Trevor Paglen

Kaspersky, victime de l’efficacité de ses outils ?

L’éditeur russe s’est à nouveau trouvé au centre de nombreuses attentions à la suite de révélations sur une fuite de données sensibles à la NSA. Le point de départ d’un faux procès ?

Selon le Wall Street Journal, l’agence américaine du renseignement, la NSA, a été victime d’une fuite de données en 2015. Nos confrères affirment ainsi que des pirates russes sont parvenus à mettre la main de données « hautement confidentielles », jusqu’à des échantillons de maliciels. Selon le New York Times, un employé de la NSA aurait tout simplement ramené les données à domicile pour les copier sur son ordinateur domestique, équipé de l’antivirus de Kaspersky. Des pirates russes auraient ciblé cette personne et réussi à prendre connaissance de l’existence des dites données grâce à l’utilisation de cet antivirus. Il n’en fallait pas plus pour relancer, outre-Atlantique, la machine anti-Kaspersky. Mais ce n’est pas aussi simple.

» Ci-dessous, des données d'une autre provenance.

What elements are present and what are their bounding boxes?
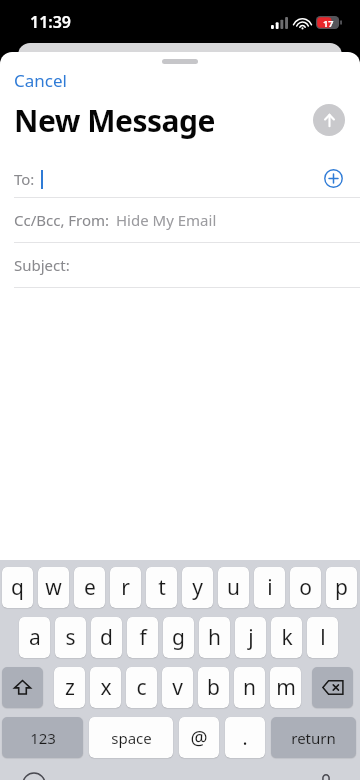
staticText: s bbox=[65, 623, 76, 652]
staticText: 11:39 bbox=[30, 11, 72, 33]
button[interactable]: 123 bbox=[2, 717, 83, 758]
button[interactable]: To: bbox=[0, 160, 360, 197]
button[interactable]: x bbox=[90, 667, 121, 708]
staticText: g bbox=[172, 623, 185, 652]
staticText: d bbox=[100, 623, 113, 652]
staticText: a bbox=[29, 623, 41, 652]
staticText: m bbox=[276, 673, 296, 702]
staticText: w bbox=[45, 573, 62, 602]
button[interactable]: k bbox=[271, 617, 302, 658]
staticText: r bbox=[121, 573, 130, 602]
staticText: n bbox=[243, 673, 256, 702]
staticText: @ bbox=[190, 725, 208, 751]
button[interactable]: Cc/Bcc, From: bbox=[0, 198, 360, 242]
button[interactable]: j bbox=[235, 617, 266, 658]
button[interactable]: b bbox=[198, 667, 229, 708]
staticText: New Message bbox=[14, 100, 215, 141]
staticText: t bbox=[158, 573, 166, 602]
button[interactable]: h bbox=[199, 617, 230, 658]
staticText: 17 bbox=[323, 17, 334, 29]
button[interactable]: . bbox=[225, 717, 265, 758]
button[interactable]: space bbox=[89, 717, 173, 758]
button[interactable]: r bbox=[110, 567, 141, 608]
staticText: j bbox=[248, 623, 254, 652]
staticText: . bbox=[242, 725, 248, 751]
staticText: To: bbox=[14, 169, 35, 189]
staticText: x bbox=[100, 673, 112, 702]
button[interactable]: Subject: bbox=[0, 243, 360, 287]
staticText: o bbox=[299, 573, 312, 602]
button[interactable]: Cancel bbox=[0, 65, 81, 94]
button[interactable]: c bbox=[126, 667, 157, 708]
staticText: k bbox=[281, 623, 293, 652]
button[interactable]: s bbox=[55, 617, 86, 658]
button[interactable]: d bbox=[91, 617, 122, 658]
staticText: Cancel bbox=[14, 69, 67, 92]
button[interactable]: u bbox=[218, 567, 249, 608]
button[interactable]: return bbox=[271, 717, 356, 758]
button[interactable]: Dictation bbox=[312, 770, 340, 780]
button[interactable]: o bbox=[290, 567, 321, 608]
button[interactable]: e bbox=[74, 567, 105, 608]
button[interactable]: a bbox=[19, 617, 50, 658]
staticText: z bbox=[65, 673, 75, 702]
staticText: return bbox=[291, 728, 336, 748]
staticText: v bbox=[172, 673, 183, 702]
staticText: e bbox=[84, 573, 96, 602]
staticText: q bbox=[11, 573, 24, 602]
staticText: Hide My Email bbox=[116, 210, 217, 230]
button[interactable]: q bbox=[2, 567, 33, 608]
button[interactable]: z bbox=[54, 667, 85, 708]
staticText: p bbox=[335, 573, 348, 602]
staticText: b bbox=[207, 673, 220, 702]
button[interactable]: l bbox=[307, 617, 338, 658]
button[interactable]: @ bbox=[179, 717, 219, 758]
button[interactable]: n bbox=[234, 667, 265, 708]
button[interactable]: i bbox=[254, 567, 285, 608]
staticText: Subject: bbox=[14, 255, 70, 275]
staticText: f bbox=[139, 623, 147, 652]
button[interactable]: m bbox=[270, 667, 301, 708]
staticText: i bbox=[267, 573, 273, 602]
button[interactable]: f bbox=[127, 617, 158, 658]
button[interactable]: Shift bbox=[2, 667, 43, 708]
button[interactable]: p bbox=[326, 567, 357, 608]
staticText: space bbox=[111, 728, 152, 748]
button[interactable]: y bbox=[182, 567, 213, 608]
button[interactable]: Send bbox=[313, 104, 345, 136]
button[interactable]: Backspace bbox=[312, 667, 353, 708]
staticText: 123 bbox=[30, 728, 56, 748]
staticText: y bbox=[192, 573, 203, 602]
button[interactable]: w bbox=[38, 567, 69, 608]
staticText: Cc/Bcc, From: bbox=[14, 210, 110, 230]
button[interactable]: g bbox=[163, 617, 194, 658]
staticText: l bbox=[320, 623, 326, 652]
staticText: c bbox=[136, 673, 147, 702]
button[interactable]: t bbox=[146, 567, 177, 608]
button[interactable]: Emoji bbox=[20, 770, 48, 780]
button[interactable]: v bbox=[162, 667, 193, 708]
staticText: h bbox=[208, 623, 221, 652]
button[interactable]: Add contact bbox=[324, 169, 343, 188]
staticText: u bbox=[227, 573, 240, 602]
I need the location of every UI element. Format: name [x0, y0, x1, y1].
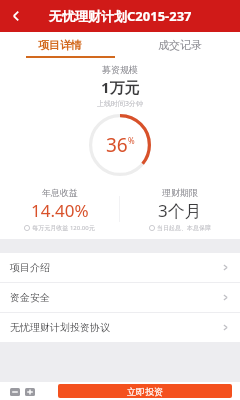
staticText: 募资规模 — [102, 64, 138, 75]
button[interactable]: Customer service — [8, 385, 21, 398]
button[interactable]: 无忧理财计划投资协议 — [0, 313, 240, 342]
staticText: 年息收益 — [42, 187, 78, 198]
button[interactable]: 成交记录 — [120, 32, 240, 58]
button[interactable]: 项目介绍 — [0, 253, 240, 282]
staticText: 成交记录 — [158, 38, 202, 52]
staticText: 每万元月收益 120.00元 — [32, 224, 95, 232]
staticText: 项目介绍 — [10, 261, 50, 274]
staticText: 项目详情 — [38, 38, 82, 52]
staticText: 14.40% — [31, 199, 89, 222]
button[interactable]: 资金安全 — [0, 283, 240, 312]
staticText: 无忧理财计划C2015-237 — [49, 7, 192, 25]
staticText: 理财期限 — [162, 187, 198, 198]
staticText: 立即投资 — [127, 386, 163, 397]
staticText: 资金安全 — [10, 291, 50, 304]
staticText: 3个月 — [158, 199, 202, 222]
staticText: 当日起息、本息保障 — [157, 224, 211, 232]
staticText: 1万元 — [101, 77, 140, 97]
staticText: 36 — [106, 132, 128, 158]
button[interactable]: 立即投资 — [58, 384, 232, 398]
button[interactable]: Back — [0, 0, 32, 32]
staticText: 上线时间3分钟 — [97, 99, 144, 109]
button[interactable]: 项目详情 — [0, 32, 120, 58]
button[interactable]: Add to favourites — [23, 385, 36, 398]
staticText: 无忧理财计划投资协议 — [10, 321, 110, 334]
staticText: % — [128, 135, 135, 146]
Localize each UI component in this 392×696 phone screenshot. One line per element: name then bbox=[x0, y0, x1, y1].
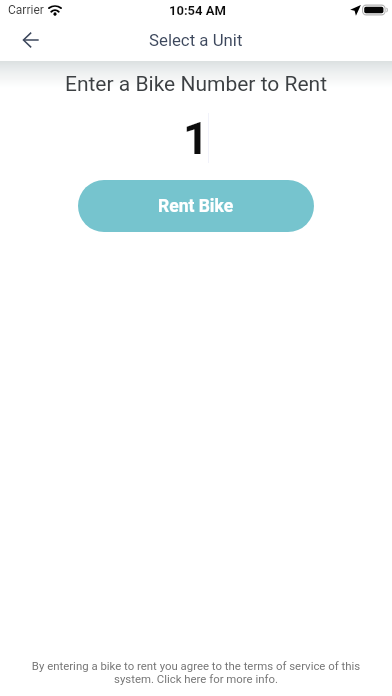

Certes, il n’y a rien d’impossible à ce que l’antivirus de Kaspersky ait effectivement pu reconnaître des échantillons de maliciels sortis de la NSA. Ce serait même souhaitable : en février 2015, Kaspersky mettait en lumière les activités du groupe Equation, actif alors depuis près de vingt ans et qui serait à l’origine d’infections d’ordinateurs dans une trentaine de pays. Un peu plus tard, l’éditeur relevait des composants de la plateforme logicielle du groupe dont le nom renvoyait à la NSA. Si les liens entre Equation et l’agence américaine sont bien réels, alors il apparaît légitime d’espérer que l’antivirus de Kaspersky – sans compter ses concurrents – soit capable d’en détecter au moins certains outils. Certains ne manquent d’ailleurs pas d’ironiser : « pour une fois qu’un antivirus fonctionne, il y en a encore pour se plaindre ! »

Surtout, nos confrères laissent là grande ouverte la porte à toutes les spéculations, ne fournissant que peu de détails sur l’épisode, et encore moins d’éléments susceptibles d’être étudiés de manière indépendante.

En fait, pour peu que l’on veuille bien l’entendre, la communauté de la sécurité informatique apparaît rangée derrière l’idée que Kaspersky n’a pas aidé les services de renseignement russe.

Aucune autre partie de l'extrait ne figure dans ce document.